2022.09.01

【スタッフコラム】シネマと生き物たち byミ・ナミ

突然ですが、皆さん、セミはお好きでしょうか? 私は昆虫の中で結構上位に入るほど好きなのですが、大人になってからというもの、周囲にセミが苦手な人が多くなったような気がします。特に、早稲田松竹にはセミの鳴き声を聞くのも無理というスタッフもいて、好みは実に人それぞれだと感じたものです。

自分の大好きな季節である夏を象徴するから、ミンミンゼミという種類のセミと私の名前が似ていて親しみがあるから…などなど、セミを好む理由はいろいろあるのですが、最大の魅力は何と言っても細工物のような抜け殻や、羽化の瞬間の美しさではないでしょうか。以前住んでいた家の周りにはセミが大量に生息していて、夏になれば虫かごいっぱいに抜け殻を集めてはほくそ笑んでいたのですが、ある夜の帰り道、ふと木の幹に目をやると、今まさに羽化したばかりというセミが静かにぶら下がっていました。その薄い緑がかった水晶のような色合いと言ったら…! 思いがけない夏の宝石に、しばし見とれてしまったことをよく覚えています。

しかし、こんなセミに対する抒情を大いに吹き飛ばす映画をみつけてしまいました。タイトルは何と『セミマゲドン』。薬の影響で突如凶暴化した巨大セミたちが人間を襲撃し、落ちぶれてしまったメジャーリーガーたちがセミ退治に挑んでいくという、最近ネットで配信が始まったばかりのアニマル・パニックムービーです。注目すべきはセミの描写。
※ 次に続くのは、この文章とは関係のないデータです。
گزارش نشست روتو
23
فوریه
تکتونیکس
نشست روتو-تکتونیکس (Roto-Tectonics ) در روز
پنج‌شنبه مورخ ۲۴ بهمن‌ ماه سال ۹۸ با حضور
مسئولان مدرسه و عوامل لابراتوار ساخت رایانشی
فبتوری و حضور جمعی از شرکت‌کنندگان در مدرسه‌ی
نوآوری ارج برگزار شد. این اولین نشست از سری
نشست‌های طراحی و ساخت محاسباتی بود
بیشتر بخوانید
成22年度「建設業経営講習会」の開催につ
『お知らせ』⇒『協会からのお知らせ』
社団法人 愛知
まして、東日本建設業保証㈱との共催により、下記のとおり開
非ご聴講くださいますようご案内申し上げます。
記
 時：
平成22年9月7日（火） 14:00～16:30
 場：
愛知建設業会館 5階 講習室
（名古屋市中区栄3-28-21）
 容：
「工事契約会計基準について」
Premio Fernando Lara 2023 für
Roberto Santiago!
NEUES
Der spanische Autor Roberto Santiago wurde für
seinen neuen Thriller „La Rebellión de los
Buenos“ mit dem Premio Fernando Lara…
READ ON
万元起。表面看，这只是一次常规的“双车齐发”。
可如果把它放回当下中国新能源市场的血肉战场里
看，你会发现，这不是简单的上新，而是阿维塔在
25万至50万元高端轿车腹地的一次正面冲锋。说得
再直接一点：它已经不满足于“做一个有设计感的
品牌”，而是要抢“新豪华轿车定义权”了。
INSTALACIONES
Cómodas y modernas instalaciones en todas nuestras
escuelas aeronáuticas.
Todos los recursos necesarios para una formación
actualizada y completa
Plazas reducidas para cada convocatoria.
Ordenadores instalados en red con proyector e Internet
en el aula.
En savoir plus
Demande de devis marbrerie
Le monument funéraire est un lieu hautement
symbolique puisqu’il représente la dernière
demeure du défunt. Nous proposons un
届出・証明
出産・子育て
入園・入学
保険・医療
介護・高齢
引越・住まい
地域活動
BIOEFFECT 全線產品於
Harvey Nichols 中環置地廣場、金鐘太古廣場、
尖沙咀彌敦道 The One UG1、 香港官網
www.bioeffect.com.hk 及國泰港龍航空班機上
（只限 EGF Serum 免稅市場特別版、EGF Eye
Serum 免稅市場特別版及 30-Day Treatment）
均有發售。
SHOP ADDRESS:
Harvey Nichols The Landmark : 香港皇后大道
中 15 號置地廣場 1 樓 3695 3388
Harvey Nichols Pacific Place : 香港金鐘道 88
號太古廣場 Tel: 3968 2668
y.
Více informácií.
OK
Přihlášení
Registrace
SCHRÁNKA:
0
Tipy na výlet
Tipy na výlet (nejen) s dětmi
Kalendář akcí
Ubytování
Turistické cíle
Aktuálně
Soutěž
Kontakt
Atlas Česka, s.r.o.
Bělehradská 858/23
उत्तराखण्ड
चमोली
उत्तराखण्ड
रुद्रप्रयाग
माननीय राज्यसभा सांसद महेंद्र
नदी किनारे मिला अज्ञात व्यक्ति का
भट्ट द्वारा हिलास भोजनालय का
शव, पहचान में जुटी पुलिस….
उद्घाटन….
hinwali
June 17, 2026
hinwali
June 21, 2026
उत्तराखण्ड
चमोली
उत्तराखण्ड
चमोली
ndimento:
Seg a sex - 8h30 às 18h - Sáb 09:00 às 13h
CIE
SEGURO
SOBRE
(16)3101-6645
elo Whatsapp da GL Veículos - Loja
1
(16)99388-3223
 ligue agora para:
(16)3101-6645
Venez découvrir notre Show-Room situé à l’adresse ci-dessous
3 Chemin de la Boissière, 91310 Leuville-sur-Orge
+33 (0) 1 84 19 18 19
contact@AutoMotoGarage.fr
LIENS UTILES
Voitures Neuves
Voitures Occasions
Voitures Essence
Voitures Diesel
人間の首を狙って攻撃してくる邪悪さはあるものの、作りもの感満載の何とも味わい深いセミで、そこが不気味さを醸し出しているため、抒情も何もあったものではないところにパニック映画らしい面白さがあります。本作のセミは何という種類なのか、フィクションとはいえ大いに気になったため少し調べてみたところ、近年アメリカでは、最終的に数十億匹に達するほどの膨大な数で大量発生する「ブルードX」という周期ゼミの害が問題となっているのだそうです(*)。画像を見る限り、目の赤さなどからこのセミが巨大化したのが『セミマゲドン』のセミたちなのかもしれません。

セミに好感しかなかった私としては、『セミマゲドン』を観て自分が抱くイメージと他者のそれとのギャップに改めて感慨深くなりました。考えてみれば、私が大の苦手なカエルを愛好する方々も多いのだから当然なのでしょう。人の好き好きの多様さを改めて知った、2022年の夏の終わりでした。